Error: Formal parameter space overflowed

Okay, as my spamming of this board in recent days has shown, I’m trying to explore asynchronous memory movement with CUDA Fortran. Since my code involves moving 1, 2, and 3D arrays, I’ve been looking at those API calls. Now, 1 and 2, I get, and I’ve asked for any help with 3D arrays, but I thought I’d move on and try to decompose my 3D arrays into 2D arrays and pass those on.

Now, this isn’t fun (SELECT CASE in the kernel and lots of copy-and-paste), but doable. However, when I try to do this I get:

> make
pgfortran -V10.5 -Mcuda=keepgpu,keepbin,keepptx,maxregcount:64,nofma -Kieee -fast -r4 -Mextend -Mpreprocess -Ktrap=fp -DFLXY -DDEG4 -c src/sorad.cudafor.flxdn.cudaapi.cuf
/tmp/pgnvda2rcamlNvqJn.nv4(0): Error: Formal parameter space overflowed in function soradcuf
PGF90-F-0000-Internal compiler error. pgnvd job exited with nonzero status code       0 (src/sorad.cudafor.flxdn.cudaapi.cuf: 2620)
PGF90/x86-64 Linux 10.5-0: compilation aborted
make: *** [sorad.cudafor.flxdn.cudaapi.o] Error 2

So, I’m guessing I hit a limit on the number of parameters one can pass to device kernels? It’s possible since I had to move 5 3D arrays into 29 2D arrays, meaning I now have 56 (yes, 56) inputs and outputs in my kernel call.

I suppose my query is: is this limit PGI-specific, or have I run into something in hard-coded into CUDA itself?

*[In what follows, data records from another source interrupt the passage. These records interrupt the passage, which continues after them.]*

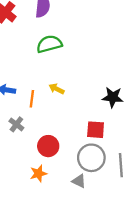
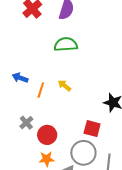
gray cross: (16, 124) -> (26, 123), moved
orange star: (38, 173) -> (47, 159), moved

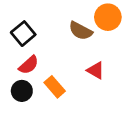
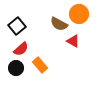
red triangle: (96, 70) -> (73, 41), moved

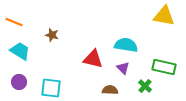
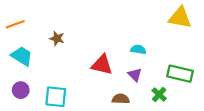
orange line: (14, 22) -> (15, 24), turned -42
cyan semicircle: (126, 45) -> (138, 49), size x0.6

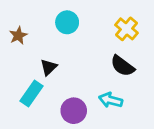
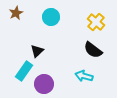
brown star: (18, 35) -> (16, 13), moved
purple circle: (74, 111) -> (44, 84), moved

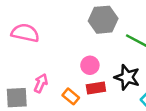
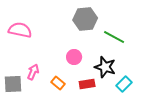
red rectangle: (96, 88) -> (87, 84), moved

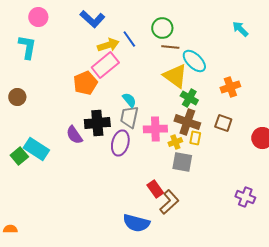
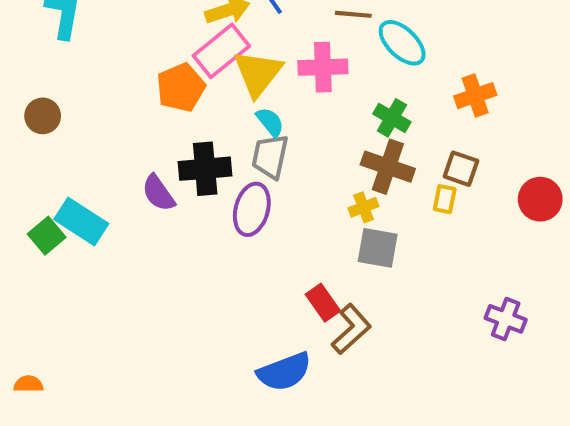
yellow triangle: (175, 76) -> (258, 73), moved, turned 32
pink cross: (155, 129) -> (323, 67), moved
yellow rectangle: (195, 138) -> (445, 199), moved
blue semicircle: (136, 223) -> (284, 372), turned -36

If the latter, is there a way around this limit that doesn’t involve cudaMemcpy3D et al? (Say, passing a TYPE of arrays…though I’m not sure how to allocate that…)

Hi,

Mat’s away most of the week. I’ll try to fill in.

I think you’re making this too hard. You can use the either the 1d or 2d async calls just as they are, and then compress the dimensions using the arguments. Yes, it seems like below you are running into a hard CUDA limit on the number of arguments that can be passed in. To get around this, we recommend you put the allocatable arrays at the module level, which has been supported since 10.4: I ran this in 10.5:

module test3d
integer*4, device, allocatable :: x(:,:,:)
contains
attributes(global) subroutine s1()
i = threadidx%x
j = threadidx%y
k = blockidx%x
x(i,j,k) = x(i,j,k) + i + j + k
end subroutine s1
end module

program t
use test3d
use cudafor
integer, parameter :: N = 16
integer*4, allocatable, pinned :: h(:,:,:)
type(dim3) :: ngrid, nblock
!
allocate(h(N,N,N))
allocate(x(N,N,N))
!
h = 1
!
ngrid = dim3(N,1,1)
nblock= dim3(N,N,1)

istat = cudaMemcpyAsync(x,h,NNN)
if (istat .ne. 0) print *,"cudaMemcpyAsync 1 ",istat
istat = cudaThreadSynchronize()
call s1 <<<ngrid, nblock>>> ()

istat = cudaMemcpyAsync(h,x,NNN)
if (istat .ne. 0) print *,"cudaMemcpyAsync 2 ",istat
istat = cudaThreadSynchronize()

do k = 1, N
do j = 1, N
do i = 1, N
if (h(i,j,k) .ne. 1+i+j+k) then
print *,"Error at ",i,j,k
end if
end do
end do
end do
end

Note, the host array has to be pinned.

Brent,

Thanks for the code, and I now see how I could do 3D using the 1D Memcpy. My question now is, would I have to do manual padding if I wanted to do that? When I try to alloc/copy 3D arrays using cudaMallocPitch/cudaMemcpy2D (leaving off Async for now) so that CUDA takes care of padding:

program t2d

use test3d
use cudafor

integer, parameter :: N = 20
integer*4, allocatable, pinned :: h(:,:,:)
type(dim3) :: ngrid, nblock
integer :: pitch
!
allocate(h(N,N,N))
istat = cudaMallocPitch(x,pitch,N,N*N)
!
h = 1 
!
ngrid = dim3(N,1,1)
nblock= dim3(N,N,1)

istat = cudaMemcpy2D(x,pitch,h,N,N,N*N)
if (istat .ne. 0) print *,"cudaMemcpy2D 1 ",istat
call s1 <<<ngrid, nblock>>> ()

istat = cudaMemcpy2D(h,N,x,pitch,N,N*N)
if (istat .ne. 0) print *,"cudaMemcpy2D 2 ",istat

do k = 1, N
   do j = 1, N
      do i = 1, N
         if (h(i,j,k) .ne. 1+i+j+k) then
            print *,"Error at ",i,j,k
         end if
      end do
   end do
end do

end program t2d

where the device kernel is the same, I get:

> pgfortran test3d.cuf drivert2d.cuf
test3d.cuf:
drivert2d.cuf:
PGF90-S-0155-Could not resolve generic procedure cudamallocpitch (drivert2d.cuf: 12)
  0 inform,   0 warnings,   1 severes, 0 fatal for t2d

I’m probably doing the “allocate 3D as 2D wrong”. I read the ref guide as thinking when you use cudaMallocPitch(devptr,pitch,width,height), you will be sending a widthheight array to the device where it’ll be a padded pitchheight array. At least, when I use it with 2D arrays it works.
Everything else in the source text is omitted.